Tippi Benjamine Okanti Degré | |
Birth Place: | Windhoek, Namibia |
Tippi Benjamine Okanti Degré (born 4 June 1990) is a French woman best known for spending her youth in Namibia among wild animals and the local tribes.[1] In 1997, she was the protagonist of Le Monde selon Tippi, filmed in Namibia and Botswana. When she was 10, Degré wrote Tippi: My Book of Africa. In 2002–03, she was the presenter of Around the World with Tippi, six wildlife and environmental TV documentaries.
Tippi Degré was born in Windhoek, Namibia,[2] to wildlife photographer-filmmaker parents and was raised in the bush for the first ten years of her life in Southern Africa.[3] [4] She was named after the American actress Tippi Hedren as well as friend of her parents Gert Benjamin Jordaan, a guide they knew in Namibia at the time of Tippi's birth. During her childhood in Namibia, Degré befriended animals she lived among including a 28-year old elephant Abu, a leopard nicknamed J&B, lions, giraffes, a banded mongoose, an ostrich, meerkats, a cheetah, a caracal, snakes, a giant bullfrog and chameleons. In addition, she also got along with the local Indigenous peoples and dressed like them.[5]
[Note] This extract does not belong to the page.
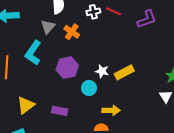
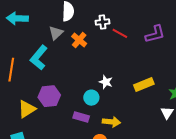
red line: (113, 11) -> (120, 33), moved
purple hexagon: (67, 68) -> (49, 96), moved
yellow rectangle: (124, 72) -> (144, 85), moved
purple rectangle: (60, 111) -> (81, 117), moved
In 2000, Degré wrote the novel Tippi: My Book of Africa, based on her life in Namibia, Botswana, South Africa, Zimbabwe and Madagascar where she lived among wild animals and with tribes people, the San Bushmen and the Himbas.
In 2001, she was named the Godmother of the World Wide Fund for Nature (WWF) with the French actor, producer and director Jacques Perrin. From 2002 to 2003, Degré presented six wildlife and environmental TV documentaries for the Discovery Channel.
A documentary film on her experiences, Le Monde Selon Tippi ("The World According to Tippi") was released in 1997. Around the World with Tippi was released in 2004, directed by Jeanne Mascolo de Filippis.[6]
Degré studied cinema and audiovisuals in France.[7] Active in conservation and in the documentary film industry, she is a speaker and is currently the director of "El Petit FICMA," the children's section of the FICMA International Environmental Film Festival (Barcelona).[8]